Aug 6, 2009 (CIDRAP News) – In a revision of its advice for how long those who are sick with the novel H1N1 virus should stay away from others, the US Centers for Disease Control and Prevention (CDC) yesterday shortened the time period, which may reduce some of the pandemic's absence burden on businesses and schools.
The new exclusion guidance urges people with influenza-like illnesses to stay home at least 24 hours after they are free of a fever (in the absence of fever-reducing medication), defined as 100°F, which in most cases ranges from 3 to 5 days.
Earlier recommendations urged people to stay home for 7 days after illness onset or for 24 hours after symptoms resolve, whichever was longer. Besides businesses and schools, the guidance also applies to camps, mass gatherings, and other community settings.
However, the new recommendations do not apply to healthcare settings. People working or visiting healthcare facilities should still observe the earlier, longer-period exclusion guidance.
The CDC also emphasized that more stringent and longer exclusions may be needed for sick people who will return to settings where they have contact with people who have underlying medical conditions, such as camps for children with asthma or daycare centers that children younger than 5 attend.

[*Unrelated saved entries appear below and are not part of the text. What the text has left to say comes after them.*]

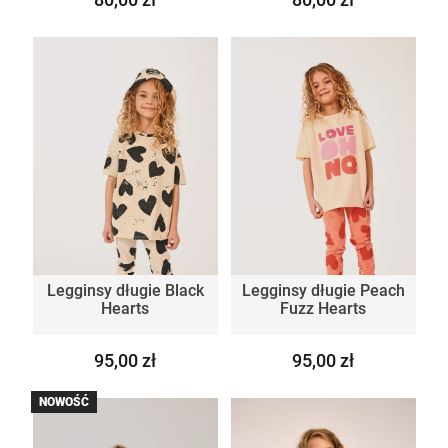
Legginsy długie Black
Legginsy długie Peach
Hearts
Fuzz Hearts
95,00 zł
95,00 zł
NOWOŚĆ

"Decisions about extending the exclusion period should be made at the community level, in conjunction with local and state officials," the CDC said.
At a June teleconference that the CDC hosted for businesses in the wake of the World Health Organization's pandemic declaration, some businesses asked for clarifications on how long people with novel flu infections should stay home before returning for work.
Lisa Koonin, MN, MPH, a senior adviser with the CDC's influenza coordination unit who co-hosted the CDC business teleconference, told CIDRAP News today that the previous guidance was based on an early assessment of novel flu illnesses. She said the new recommendation is based on household contact studies. People seem to be most infectious the first day of a fever, which for most people goes away after 2 to 4 days.
Koonin said businesses and schools want to decrease absenteeism, but the CDC wanted to base any modification of its recommendations on scientific findings. "But if the outbreak becomes more severe, the CDC may recommend a longer exclusionary period because of the need to be more cautious," she said.
In its recommendation, the CDC said exclusion periods should apply even if antiviral medications are used and that when people return to work or school they should continue to observe respiratory etiquette and hand hygiene and avoid people who are in high-risk groups.
John Budd, PhD, chair of human resources and industrial relations at the University of Minnesota's Carlson School of Management, hinted that the new recommendations are likely to be well received by the business community. "The longer individuals are absent, the more disruptive it is for the workplace," he said.